/---

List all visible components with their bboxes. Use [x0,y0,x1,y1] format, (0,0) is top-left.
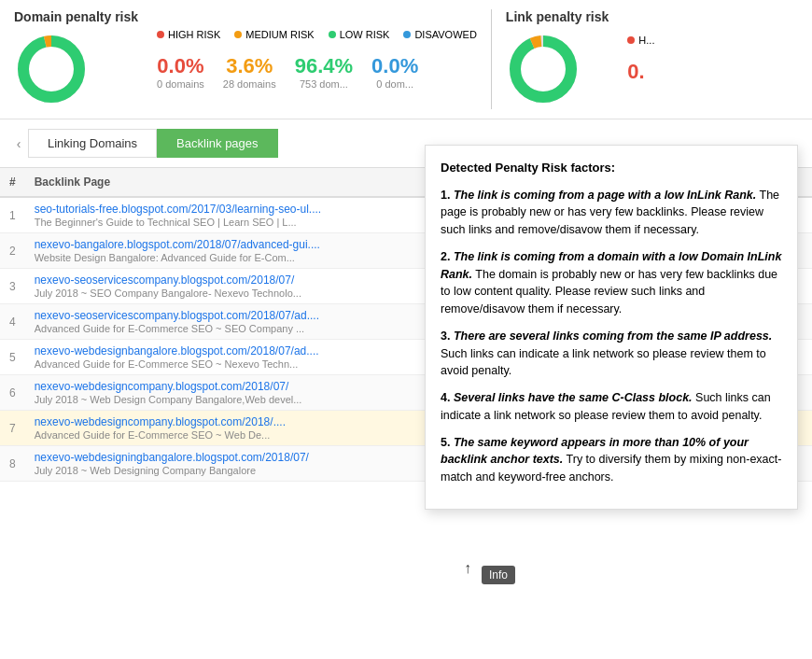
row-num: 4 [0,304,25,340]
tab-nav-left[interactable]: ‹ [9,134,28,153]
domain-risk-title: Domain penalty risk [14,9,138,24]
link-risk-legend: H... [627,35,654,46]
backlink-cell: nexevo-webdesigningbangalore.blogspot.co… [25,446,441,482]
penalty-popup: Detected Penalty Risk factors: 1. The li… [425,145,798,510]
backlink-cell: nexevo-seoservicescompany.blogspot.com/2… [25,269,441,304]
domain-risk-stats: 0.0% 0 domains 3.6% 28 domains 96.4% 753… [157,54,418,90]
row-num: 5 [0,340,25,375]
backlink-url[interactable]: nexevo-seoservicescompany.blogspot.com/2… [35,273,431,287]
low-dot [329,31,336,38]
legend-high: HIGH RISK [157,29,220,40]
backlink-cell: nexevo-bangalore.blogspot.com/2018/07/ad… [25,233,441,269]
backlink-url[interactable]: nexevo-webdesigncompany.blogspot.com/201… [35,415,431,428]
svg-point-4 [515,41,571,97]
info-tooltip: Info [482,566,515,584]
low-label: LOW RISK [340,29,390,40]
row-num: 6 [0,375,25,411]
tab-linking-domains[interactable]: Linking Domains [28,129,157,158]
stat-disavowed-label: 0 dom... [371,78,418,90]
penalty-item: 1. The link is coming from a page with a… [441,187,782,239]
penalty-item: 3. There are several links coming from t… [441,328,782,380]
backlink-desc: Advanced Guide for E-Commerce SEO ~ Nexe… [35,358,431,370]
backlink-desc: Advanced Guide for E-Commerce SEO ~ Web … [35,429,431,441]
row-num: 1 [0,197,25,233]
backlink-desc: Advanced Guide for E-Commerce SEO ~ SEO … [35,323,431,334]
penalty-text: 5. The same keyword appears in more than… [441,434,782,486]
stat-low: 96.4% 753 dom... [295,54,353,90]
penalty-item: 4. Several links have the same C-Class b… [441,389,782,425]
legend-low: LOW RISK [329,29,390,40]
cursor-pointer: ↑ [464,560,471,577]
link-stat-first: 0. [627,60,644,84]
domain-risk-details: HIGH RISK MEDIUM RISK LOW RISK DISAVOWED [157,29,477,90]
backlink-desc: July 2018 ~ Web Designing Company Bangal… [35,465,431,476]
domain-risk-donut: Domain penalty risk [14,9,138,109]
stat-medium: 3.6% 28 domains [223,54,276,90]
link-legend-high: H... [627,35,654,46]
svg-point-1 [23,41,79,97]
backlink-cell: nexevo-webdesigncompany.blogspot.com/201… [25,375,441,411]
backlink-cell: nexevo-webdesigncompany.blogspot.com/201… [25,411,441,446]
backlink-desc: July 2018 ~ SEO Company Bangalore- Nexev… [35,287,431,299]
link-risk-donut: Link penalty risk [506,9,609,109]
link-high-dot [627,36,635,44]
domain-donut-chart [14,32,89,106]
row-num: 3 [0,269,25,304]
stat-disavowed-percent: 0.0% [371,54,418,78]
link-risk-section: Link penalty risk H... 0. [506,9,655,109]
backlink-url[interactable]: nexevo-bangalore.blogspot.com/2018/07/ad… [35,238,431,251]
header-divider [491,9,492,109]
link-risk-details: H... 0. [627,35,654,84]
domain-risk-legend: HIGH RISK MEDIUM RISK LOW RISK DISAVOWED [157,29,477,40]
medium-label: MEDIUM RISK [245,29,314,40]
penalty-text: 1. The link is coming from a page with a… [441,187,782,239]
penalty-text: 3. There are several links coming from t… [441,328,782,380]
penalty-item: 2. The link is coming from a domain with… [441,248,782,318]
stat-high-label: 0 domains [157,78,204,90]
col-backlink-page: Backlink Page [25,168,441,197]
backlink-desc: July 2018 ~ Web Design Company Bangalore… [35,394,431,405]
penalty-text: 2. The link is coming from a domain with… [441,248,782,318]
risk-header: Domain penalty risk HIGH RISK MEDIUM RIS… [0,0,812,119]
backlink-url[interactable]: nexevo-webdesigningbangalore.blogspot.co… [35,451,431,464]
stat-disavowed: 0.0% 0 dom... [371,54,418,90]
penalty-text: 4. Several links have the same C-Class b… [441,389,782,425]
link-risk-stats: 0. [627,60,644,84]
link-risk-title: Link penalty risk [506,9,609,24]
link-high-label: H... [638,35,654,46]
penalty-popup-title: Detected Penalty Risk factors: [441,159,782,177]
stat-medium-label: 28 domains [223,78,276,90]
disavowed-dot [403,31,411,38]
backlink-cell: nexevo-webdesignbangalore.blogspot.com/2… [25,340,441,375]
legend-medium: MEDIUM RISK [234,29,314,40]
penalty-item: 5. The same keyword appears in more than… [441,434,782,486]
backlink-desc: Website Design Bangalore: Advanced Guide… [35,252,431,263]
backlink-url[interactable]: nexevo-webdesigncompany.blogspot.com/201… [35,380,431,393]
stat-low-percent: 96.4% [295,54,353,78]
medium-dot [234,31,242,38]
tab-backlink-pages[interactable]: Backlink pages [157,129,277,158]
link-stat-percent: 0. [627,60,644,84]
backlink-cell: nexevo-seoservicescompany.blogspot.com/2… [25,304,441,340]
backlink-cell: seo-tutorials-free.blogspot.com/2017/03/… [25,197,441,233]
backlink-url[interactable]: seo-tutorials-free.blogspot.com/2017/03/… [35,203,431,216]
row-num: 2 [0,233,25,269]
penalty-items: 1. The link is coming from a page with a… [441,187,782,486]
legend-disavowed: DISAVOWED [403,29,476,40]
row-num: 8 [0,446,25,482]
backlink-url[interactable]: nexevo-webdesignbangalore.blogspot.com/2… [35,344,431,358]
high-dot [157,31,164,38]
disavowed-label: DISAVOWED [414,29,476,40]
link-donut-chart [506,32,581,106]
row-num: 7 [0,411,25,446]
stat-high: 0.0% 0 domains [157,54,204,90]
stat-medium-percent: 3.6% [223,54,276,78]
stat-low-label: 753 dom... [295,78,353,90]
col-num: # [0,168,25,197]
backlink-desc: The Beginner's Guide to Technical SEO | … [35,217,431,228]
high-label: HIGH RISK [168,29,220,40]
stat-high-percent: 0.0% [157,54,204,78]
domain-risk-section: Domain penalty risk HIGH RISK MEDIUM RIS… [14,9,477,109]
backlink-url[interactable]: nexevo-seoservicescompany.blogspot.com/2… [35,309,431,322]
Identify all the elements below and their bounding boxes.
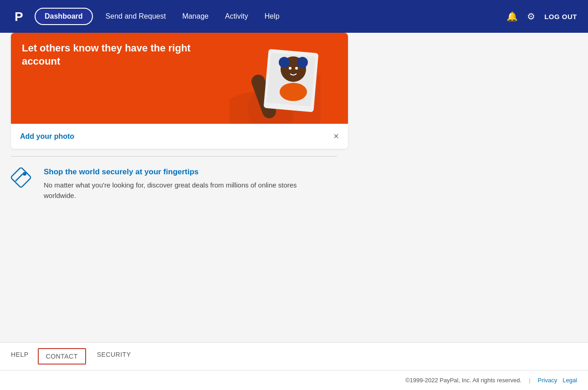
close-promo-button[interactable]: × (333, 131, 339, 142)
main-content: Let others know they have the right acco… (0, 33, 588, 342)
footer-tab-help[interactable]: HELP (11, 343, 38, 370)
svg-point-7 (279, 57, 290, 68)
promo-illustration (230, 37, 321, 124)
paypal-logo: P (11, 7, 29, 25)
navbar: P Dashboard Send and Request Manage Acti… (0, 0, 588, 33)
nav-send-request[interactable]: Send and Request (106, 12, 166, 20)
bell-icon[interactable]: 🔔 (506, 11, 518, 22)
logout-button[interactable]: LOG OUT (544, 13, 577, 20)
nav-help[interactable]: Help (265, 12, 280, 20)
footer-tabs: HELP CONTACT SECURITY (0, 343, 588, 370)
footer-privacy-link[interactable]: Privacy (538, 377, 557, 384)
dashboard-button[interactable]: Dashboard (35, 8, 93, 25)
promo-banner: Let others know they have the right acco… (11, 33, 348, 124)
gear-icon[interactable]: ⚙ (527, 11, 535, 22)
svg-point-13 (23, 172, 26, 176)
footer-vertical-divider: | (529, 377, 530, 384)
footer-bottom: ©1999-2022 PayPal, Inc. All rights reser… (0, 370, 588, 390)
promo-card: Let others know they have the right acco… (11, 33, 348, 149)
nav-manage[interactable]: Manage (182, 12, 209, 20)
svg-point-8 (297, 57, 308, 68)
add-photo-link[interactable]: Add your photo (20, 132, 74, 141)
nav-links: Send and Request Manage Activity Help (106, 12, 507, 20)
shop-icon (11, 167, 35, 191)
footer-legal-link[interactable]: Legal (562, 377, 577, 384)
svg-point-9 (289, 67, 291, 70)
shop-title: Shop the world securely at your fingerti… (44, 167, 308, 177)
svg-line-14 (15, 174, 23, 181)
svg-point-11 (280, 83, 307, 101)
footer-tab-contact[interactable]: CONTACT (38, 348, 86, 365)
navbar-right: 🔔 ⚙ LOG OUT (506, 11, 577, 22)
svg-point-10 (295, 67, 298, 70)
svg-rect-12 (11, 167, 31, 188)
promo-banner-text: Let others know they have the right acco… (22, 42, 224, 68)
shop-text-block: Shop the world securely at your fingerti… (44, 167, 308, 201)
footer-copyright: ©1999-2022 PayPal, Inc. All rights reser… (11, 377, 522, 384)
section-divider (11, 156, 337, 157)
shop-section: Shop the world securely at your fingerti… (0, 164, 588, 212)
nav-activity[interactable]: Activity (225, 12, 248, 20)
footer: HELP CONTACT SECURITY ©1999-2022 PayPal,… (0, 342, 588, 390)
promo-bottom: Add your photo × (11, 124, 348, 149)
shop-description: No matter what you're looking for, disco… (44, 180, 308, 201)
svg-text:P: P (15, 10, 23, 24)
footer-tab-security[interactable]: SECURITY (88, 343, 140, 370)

\---

WHAT IS NEEDED:
Could you find every line in the records above that contains the word "navbar" and copy it?

EXERCISE SOLUTION:
navbar: P Dashboard Send and Request Manage Acti… (0, 0, 588, 33)
navbar-right: 🔔 ⚙ LOG OUT (506, 11, 577, 22)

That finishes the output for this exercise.